[DIRECTIONS FOR THIS TASK] Each line below that includes the word "columna" is to be reported.

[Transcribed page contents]
====

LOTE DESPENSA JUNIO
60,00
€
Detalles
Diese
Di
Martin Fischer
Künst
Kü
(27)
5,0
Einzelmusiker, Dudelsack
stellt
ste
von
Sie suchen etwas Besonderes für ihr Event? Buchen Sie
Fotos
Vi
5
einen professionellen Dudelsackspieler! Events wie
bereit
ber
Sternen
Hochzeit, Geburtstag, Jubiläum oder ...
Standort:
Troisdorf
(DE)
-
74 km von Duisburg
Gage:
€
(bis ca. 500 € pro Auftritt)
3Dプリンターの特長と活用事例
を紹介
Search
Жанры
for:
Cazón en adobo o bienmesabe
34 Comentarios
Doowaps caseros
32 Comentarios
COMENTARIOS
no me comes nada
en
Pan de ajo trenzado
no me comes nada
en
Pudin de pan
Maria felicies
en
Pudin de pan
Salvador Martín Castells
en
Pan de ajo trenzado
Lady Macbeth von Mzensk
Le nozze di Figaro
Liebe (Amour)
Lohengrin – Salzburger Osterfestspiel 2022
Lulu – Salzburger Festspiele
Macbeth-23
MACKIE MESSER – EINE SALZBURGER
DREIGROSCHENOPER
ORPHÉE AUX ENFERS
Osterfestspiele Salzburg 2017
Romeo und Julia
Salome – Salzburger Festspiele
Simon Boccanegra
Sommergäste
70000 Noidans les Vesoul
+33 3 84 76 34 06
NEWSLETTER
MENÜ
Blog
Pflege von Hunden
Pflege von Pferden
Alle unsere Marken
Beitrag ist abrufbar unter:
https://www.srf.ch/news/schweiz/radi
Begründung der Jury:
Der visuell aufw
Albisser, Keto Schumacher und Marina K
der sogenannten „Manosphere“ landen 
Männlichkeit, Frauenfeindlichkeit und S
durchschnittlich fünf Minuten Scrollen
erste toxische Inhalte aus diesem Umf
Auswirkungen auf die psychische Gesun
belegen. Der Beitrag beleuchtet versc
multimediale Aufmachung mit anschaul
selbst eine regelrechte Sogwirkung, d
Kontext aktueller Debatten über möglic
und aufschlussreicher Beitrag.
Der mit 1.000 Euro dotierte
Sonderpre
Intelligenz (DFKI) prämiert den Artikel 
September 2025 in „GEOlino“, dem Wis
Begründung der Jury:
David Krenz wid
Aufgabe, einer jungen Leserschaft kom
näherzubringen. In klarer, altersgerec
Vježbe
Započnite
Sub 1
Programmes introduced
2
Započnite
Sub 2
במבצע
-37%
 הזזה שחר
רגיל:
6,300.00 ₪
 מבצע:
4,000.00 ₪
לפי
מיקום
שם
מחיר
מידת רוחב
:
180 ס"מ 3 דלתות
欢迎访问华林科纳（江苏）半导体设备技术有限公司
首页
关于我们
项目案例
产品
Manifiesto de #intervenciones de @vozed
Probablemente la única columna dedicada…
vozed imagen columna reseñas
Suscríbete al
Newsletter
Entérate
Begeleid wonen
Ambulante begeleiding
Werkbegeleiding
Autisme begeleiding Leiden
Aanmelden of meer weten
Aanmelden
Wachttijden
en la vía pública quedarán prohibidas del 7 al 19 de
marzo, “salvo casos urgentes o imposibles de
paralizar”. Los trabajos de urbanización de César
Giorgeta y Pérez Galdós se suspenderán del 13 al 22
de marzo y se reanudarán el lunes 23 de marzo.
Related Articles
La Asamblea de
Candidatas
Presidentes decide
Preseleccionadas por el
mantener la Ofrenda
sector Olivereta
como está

====

[ANSWER AREA]
Probablemente la única columna dedicada…
vozed imagen columna reseñas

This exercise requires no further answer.